I found that --dump isn't defined in my grizzly.replay, but I can use -l to define the log path and works well.

This situation happens when we try to resume the media sink which is already running.

The resume calls are called from HTMLMediaElement [1][2] and media element doesn't know the internal status of the decoder.

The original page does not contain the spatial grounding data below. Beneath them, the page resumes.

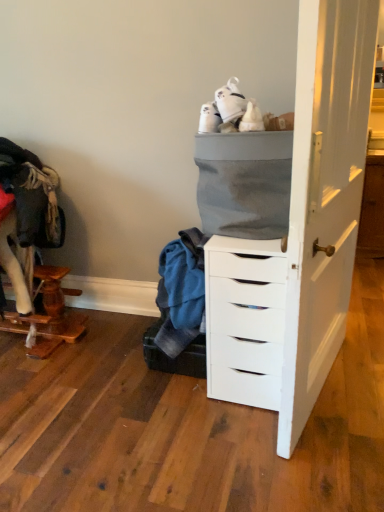 This screenshot has width=384, height=512. What are the coordinates of `vacant area in front of wooden cat tree at left` in the screenshot? It's located at (46, 397). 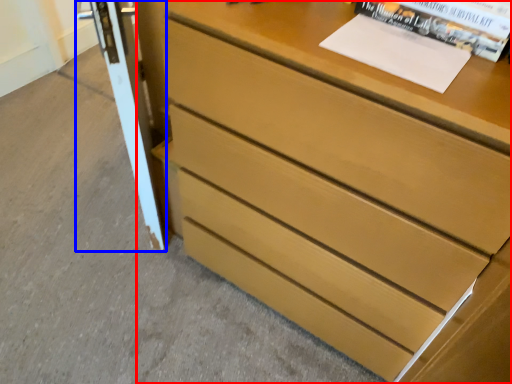 Question: Which point is further to the camera, chest of drawers (highlighted by a red box) or screen door (highlighted by a blue box)?

Choices:
 (A) chest of drawers
 (B) screen door

Answer: (B) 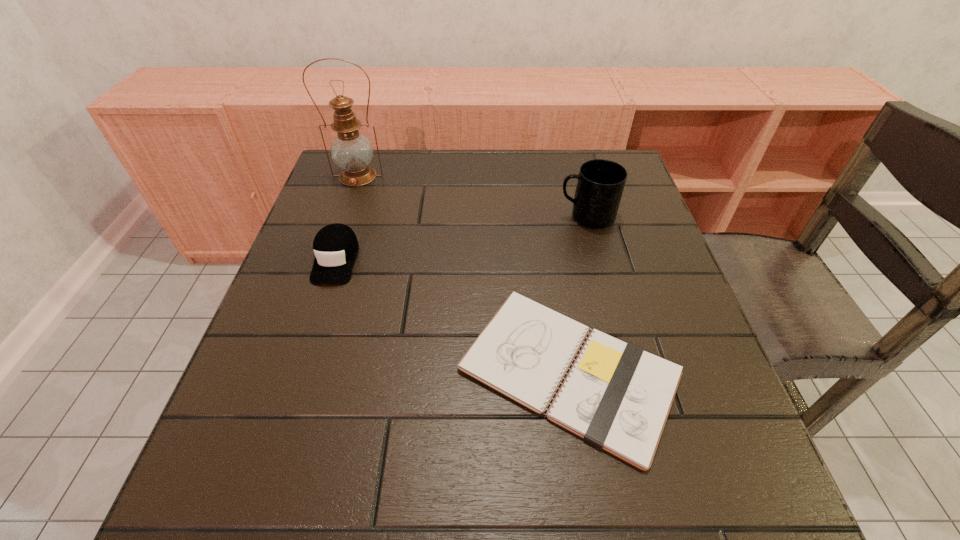 Locate an element on the screen. Image resolution: width=960 pixels, height=540 pixels. free region located on the side of the third shortest object with the handle is located at coordinates (448, 217).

When [2] is called after [1], then it triggers resuming twice in MediaDecoderStateMachine.

Therefore, we should check mIsMediaSinkSuspended first to see if we really need to perform the suspend/resume on the media sink.

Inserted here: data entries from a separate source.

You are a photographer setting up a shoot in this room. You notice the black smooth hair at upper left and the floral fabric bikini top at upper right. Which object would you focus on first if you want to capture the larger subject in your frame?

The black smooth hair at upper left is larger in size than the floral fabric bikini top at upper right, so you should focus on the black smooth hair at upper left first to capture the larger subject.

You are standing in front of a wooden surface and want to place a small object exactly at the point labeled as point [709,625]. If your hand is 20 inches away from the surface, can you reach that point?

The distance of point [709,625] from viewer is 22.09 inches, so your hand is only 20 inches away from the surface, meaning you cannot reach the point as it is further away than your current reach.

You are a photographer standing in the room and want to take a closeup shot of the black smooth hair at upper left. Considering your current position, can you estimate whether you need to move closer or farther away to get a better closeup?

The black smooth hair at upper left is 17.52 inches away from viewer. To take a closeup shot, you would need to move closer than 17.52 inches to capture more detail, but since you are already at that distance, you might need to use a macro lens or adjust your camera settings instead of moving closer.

[1] https://searchfox.org/mozilla-central/rev/483cfde5a54f6c1cd94c6295564993aeb4f10980/dom/html/HTMLMediaElement.cpp#6391
[2] https://searchfox.org/mozilla-central/rev/483cfde5a54f6c1cd94c6295564993aeb4f10980/dom/html/HTMLMediaElement.cpp#4344

(In reply to Alastor Wu [:alwu] from comment #9)

I found that --dump isn't defined in my grizzly.replay, but I can use -l to define the log path and works well.

Ah, my apologies. That argument actually belongs to ffpuppet which is what grizzly uses to drive firefox.

https://hg.mozilla.org/mozilla-central/rev/33082d9250aa
https://hg.mozilla.org/mozilla-central/rev/ac232c892ea5

Bugmon Analysis
Verified bug as fixed on rev mozilla-central 20211101215926-08eb1047d841.
Removing bugmon keyword as no further action possible. Please review the bug and re-add the keyword for further analysis.